■ Task item: Every line of the records must be repeated exactly; pictures stay out.

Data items
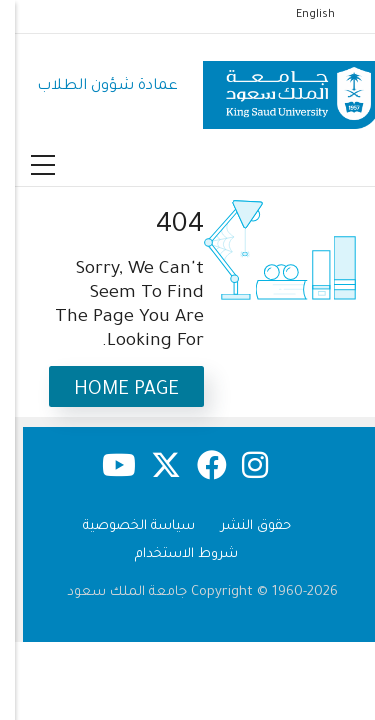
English (300, 15)
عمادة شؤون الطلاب (92, 86)
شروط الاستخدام (171, 554)
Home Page (111, 390)
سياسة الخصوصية (124, 526)
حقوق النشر (241, 526)
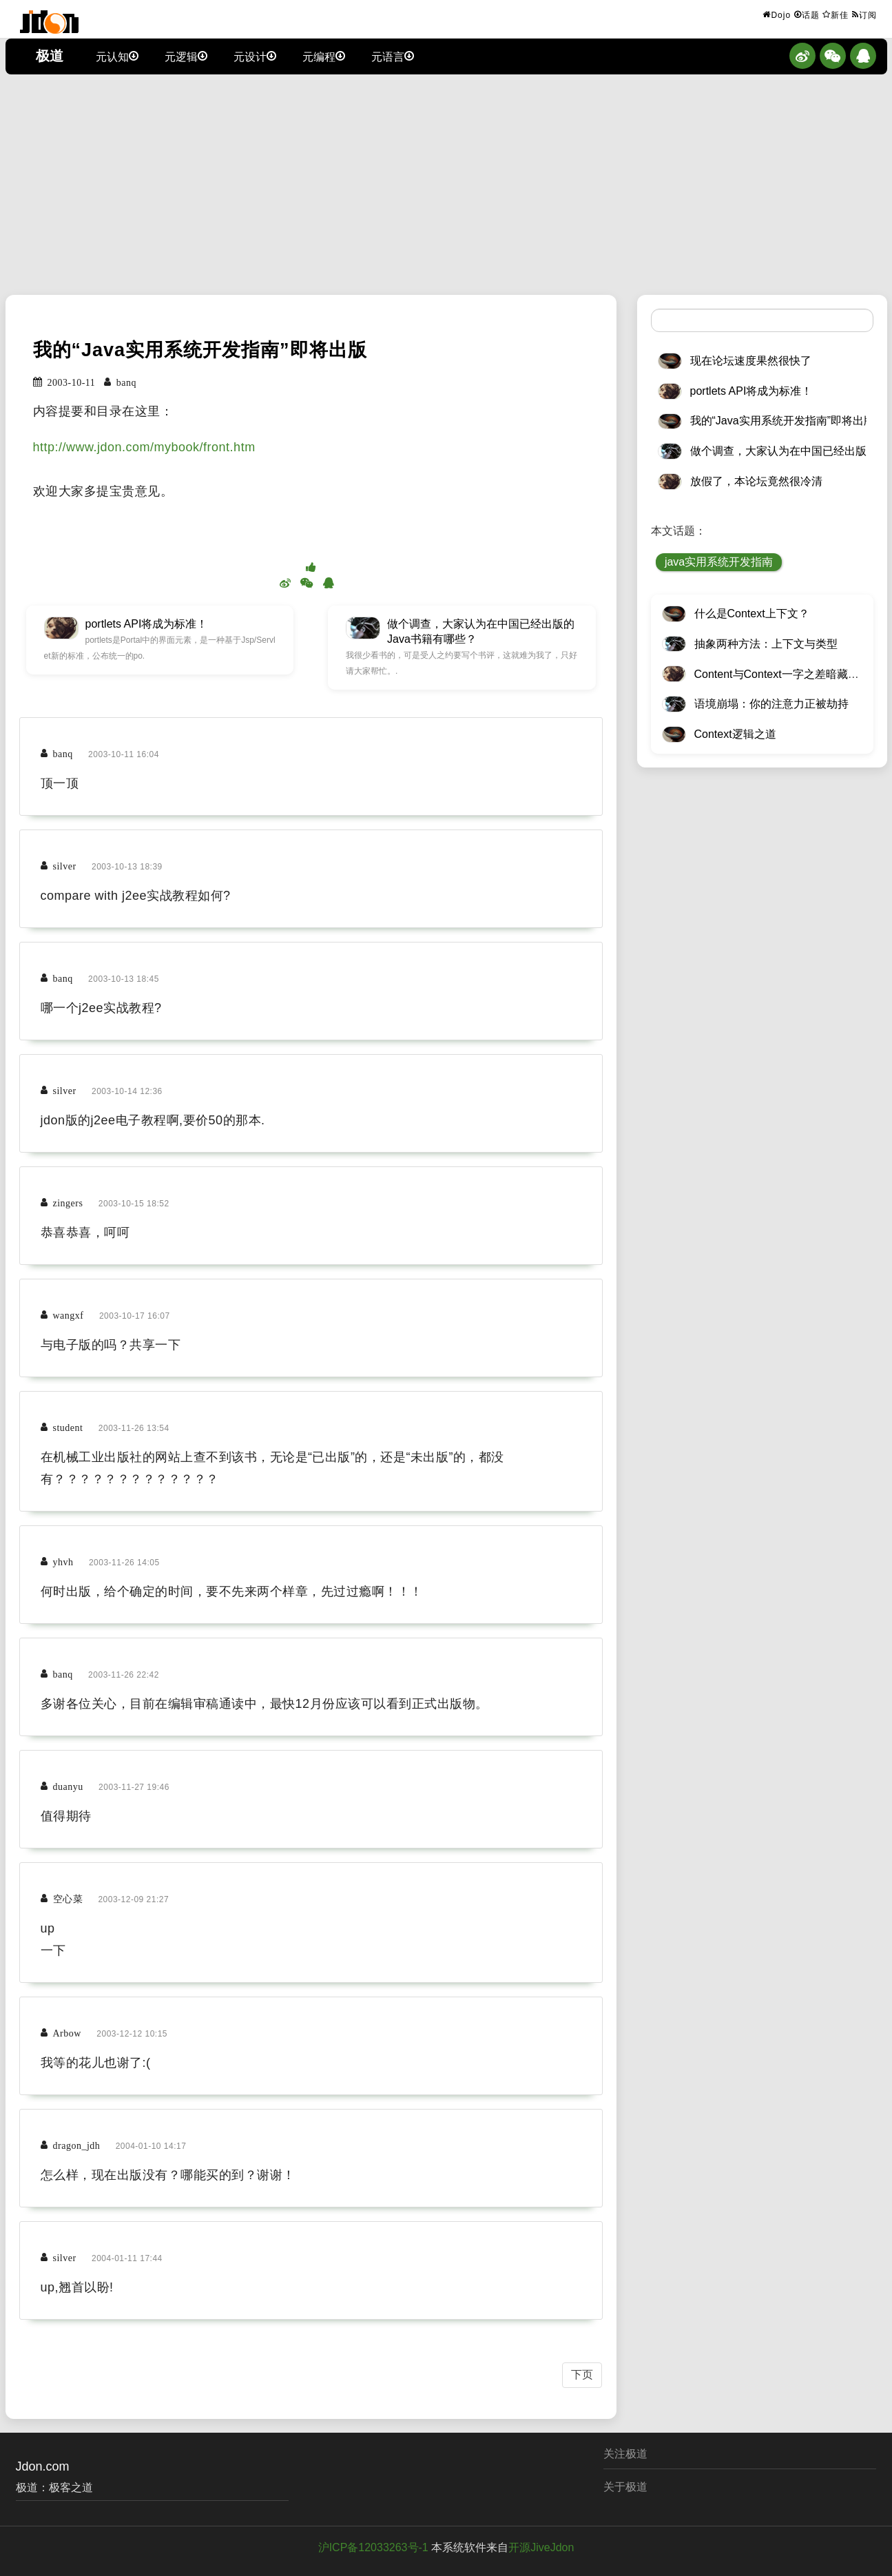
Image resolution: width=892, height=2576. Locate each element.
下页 (582, 2374)
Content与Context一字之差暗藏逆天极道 (793, 674)
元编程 (323, 56)
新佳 (835, 14)
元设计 (255, 56)
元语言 (392, 56)
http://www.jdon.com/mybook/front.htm (144, 447)
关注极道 (625, 2454)
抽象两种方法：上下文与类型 (766, 644)
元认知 (117, 56)
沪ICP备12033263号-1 (373, 2547)
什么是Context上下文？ (751, 613)
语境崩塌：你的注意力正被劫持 (771, 704)
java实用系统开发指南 (719, 562)
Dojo (777, 14)
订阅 (864, 14)
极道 (49, 55)
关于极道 (625, 2487)
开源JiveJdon (541, 2547)
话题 (807, 14)
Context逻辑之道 (735, 734)
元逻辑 (186, 56)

■ The answer:
English (300, 15)
عمادة شؤون الطلاب (92, 86)
شروط الاستخدام (171, 554)
Home Page (111, 390)
سياسة الخصوصية (124, 526)
حقوق النشر (241, 526)
Image resolution: width=892, height=2576. Locate each element.
下页 (582, 2374)
Content与Context一字之差暗藏逆天极道 (793, 674)
元编程 (323, 56)
新佳 (835, 14)
元设计 (255, 56)
元语言 (392, 56)
http://www.jdon.com/mybook/front.htm (144, 447)
关注极道 (625, 2454)
抽象两种方法：上下文与类型 (766, 644)
元认知 (117, 56)
沪ICP备12033263号-1 (373, 2547)
什么是Context上下文？ (751, 613)
语境崩塌：你的注意力正被劫持 (771, 704)
java实用系统开发指南 (719, 562)
Dojo (777, 14)
订阅 (864, 14)
极道 (49, 55)
关于极道 (625, 2487)
开源JiveJdon (541, 2547)
话题 (807, 14)
Context逻辑之道 (735, 734)
元逻辑 (186, 56)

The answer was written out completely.